BioWorld International Correspondent
The FDA recent approval of Shire plc's once-daily oral ulcerative colitis treatment Lialda (mesalamine) will provide Cosmo Pharmaceuticals SpA with a dual revenue stream, through royalties and production of the drug on behalf of Shire.
More importantly, however, CEO Mario Ajani told BioWorld International that the approval also validates the company's Multi Matrix (MMX) drug delivery technology, on which its own drug pipeline is based.
Specialty pharma firm Cosmo, located in Lainate, near Milan, Italy, had originally developed and out-licensed Lialda to Milan-based Giuliani SpA, which in turn out-licensed non-Italian rights to Basingstoke, UK-based Shire.
The product is a member of the aminosalicylate drug class, but offers a more convenient dosing regimen over existing formulations, which have to be administered three or four times per day. The MMX technology is designed to maximize delivery of drugs to the colon by controlling the rate of release of the drug from a matrix of hydrophobic and hydrophilic polymers.

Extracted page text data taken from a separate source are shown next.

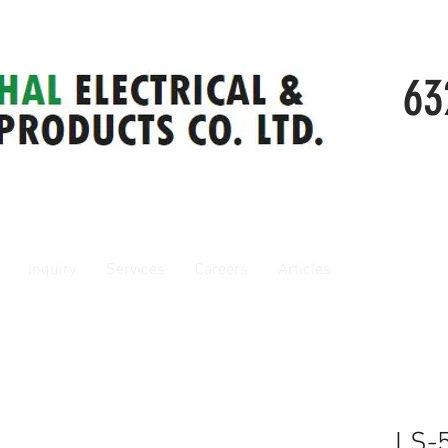
63
Inquiry
Services
Careers
Articles
LS-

Cosmo was founded in 1996 following the purchase of a contract manufacturing unit belonging to Parke Davis (now part of New York-based Pfizer Inc.), and developed the MMX technology internally. It now has five development projects based on that platform, all of which, apart from Lialda, are unpartnered. "We want to go it alone in the U.S.," Ajani said.

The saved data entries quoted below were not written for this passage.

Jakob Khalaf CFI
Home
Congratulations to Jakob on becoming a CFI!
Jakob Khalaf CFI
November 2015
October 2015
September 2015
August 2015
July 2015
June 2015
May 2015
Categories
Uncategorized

After Lialda, the next most advanced project involves Rifamycin SV MMX, a semi-synthetic rifamycin derivative currently undergoing a Phase II/III clinical trial in traveler's diarrhea. "We are now concluding the Phase II/III study. The results should be available in the next couple of months," said Chief Scientific Officer Luigi Moro.
The formulation of the antibiotic targets the large intestine and is designed to minimize any effects on the normal flora of the upper gastro-intestinal tract. "We believe our product has advantages over existing products because it is only released in the colon and it does protect a whole series of processes in the ileum," said Cosmo Chief Financial Officer Chris Tanner.

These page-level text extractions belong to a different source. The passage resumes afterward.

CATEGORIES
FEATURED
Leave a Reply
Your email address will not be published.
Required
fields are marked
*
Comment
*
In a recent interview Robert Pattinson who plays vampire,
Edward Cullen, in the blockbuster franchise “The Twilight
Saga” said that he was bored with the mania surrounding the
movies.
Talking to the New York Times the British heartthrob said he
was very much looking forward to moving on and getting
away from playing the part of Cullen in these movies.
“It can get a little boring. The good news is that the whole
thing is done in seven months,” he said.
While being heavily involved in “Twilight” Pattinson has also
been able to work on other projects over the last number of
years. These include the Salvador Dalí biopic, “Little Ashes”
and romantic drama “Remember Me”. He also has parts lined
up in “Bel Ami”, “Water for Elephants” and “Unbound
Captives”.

In countries where rifamycin antibiotics are approved, such as Greece, Spain, Portugal and Italy, the company aims to gain approval on the basis of the Phase II/III data, he said, but it will need to conduct additional trials before it can gain approval in other territories.
The company is about to commence two separate Phase III clinical trials, in the U.S. and Europe of Budesonide MMX, an anti-inflammatory corticosteroid in development for ulcerative colitis. It is designed to have lower side effects compared to other versions of the same compound because less is absorbed systemically through the gut wall, Moro said. "We want to complete the studies by the end of 2008," he added.
The company aims to start building its own sales force in 2009, Tanner said, with a sole focus on gastrointestinal disease. Its other pipeline projects include a low-molecular-weight version of heparin, in development for treatment of ulcerative colitis, and two preclinical proprietary compounds, an anti-TNF-alpha therapy and an androgen antagonist. The company also launched a dietary supplement for treating gastrointestinal disorders, Zacol, in Italy in 2005.